Segment Start: DATA PROVIDED

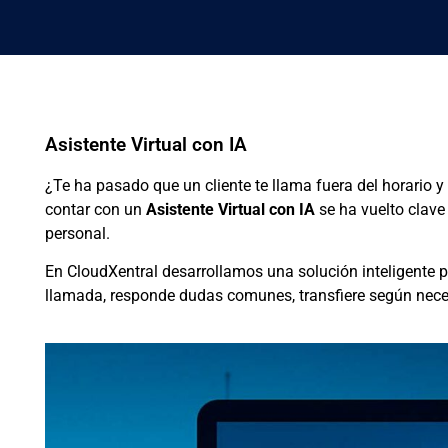
Asistente Virtual con IA
¿Te ha pasado que un cliente te llama fuera del horario 
contar con un
Asistente Virtual con IA
se ha vuelto clave
personal.
En CloudXentral desarrollamos una solución inteligente p
llamada, responde dudas comunes, transfiere según neces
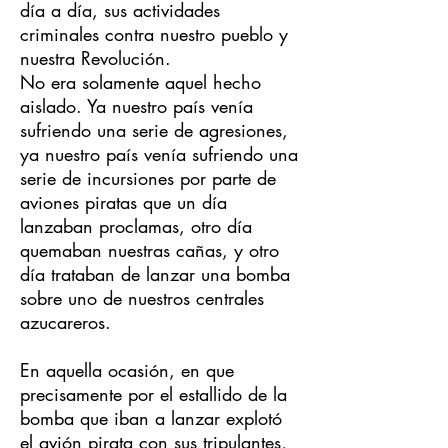
día a día, sus actividades
criminales contra nuestro pueblo y
nuestra Revolución.
No era solamente aquel hecho
aislado. Ya nuestro país venía
sufriendo una serie de agresiones,
ya nuestro país venía sufriendo una
serie de incursiones por parte de
aviones piratas que un día
lanzaban proclamas, otro día
quemaban nuestras cañas, y otro
día trataban de lanzar una bomba
sobre uno de nuestros centrales
azucareros.
En aquella ocasión, en que
precisamente por el estallido de la
bomba que iban a lanzar explotó
el avión pirata con sus tripulantes,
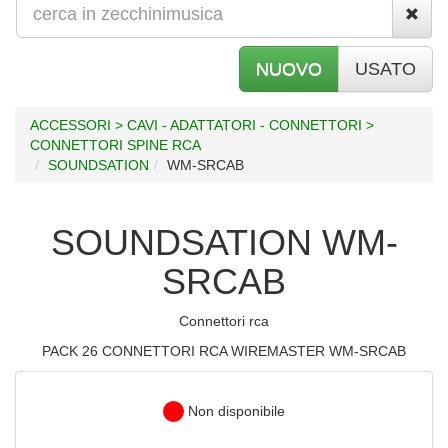
NUOVO
USATO
ACCESSORI > CAVI - ADATTATORI - CONNETTORI >
CONNETTORI SPINE RCA
SOUNDSATION
WM-SRCAB
SOUNDSATION WM-
SRCAB
Connettori rca
PACK 26 CONNETTORI RCA WIREMASTER WM-SRCAB
Non disponibile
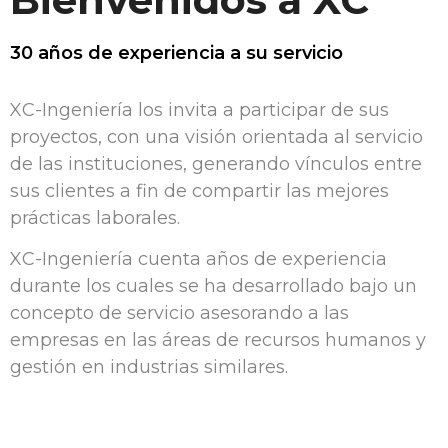
30 años de experiencia a su servicio
XC-Ingeniería los invita a participar de sus
proyectos, con una visión orientada al servicio
de las instituciones, generando vínculos entre
sus clientes a fin de compartir las mejores
prácticas laborales.
XC-Ingeniería cuenta años de experiencia
durante los cuales se ha desarrollado bajo un
concepto de servicio asesorando a las
empresas en las áreas de recursos humanos y
gestión en industrias similares.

Segment End: DATA PROVIDED

**EXERCISE REQUIREMENTS**:
In the listing above, find the line containing "el avión pirata" and the line containing "prácticas laborales.", then write out both of them and every line between, exactly, with no pictures.

**ANSWER TO THIS EXERCISE**:
el avión pirata con sus tripulantes,
NUOVO
USATO
ACCESSORI > CAVI - ADATTATORI - CONNETTORI >
CONNETTORI SPINE RCA
SOUNDSATION
WM-SRCAB
SOUNDSATION WM-
SRCAB
Connettori rca
PACK 26 CONNETTORI RCA WIREMASTER WM-SRCAB
Non disponibile
30 años de experiencia a su servicio
XC-Ingeniería los invita a participar de sus
proyectos, con una visión orientada al servicio
de las instituciones, generando vínculos entre
sus clientes a fin de compartir las mejores
prácticas laborales.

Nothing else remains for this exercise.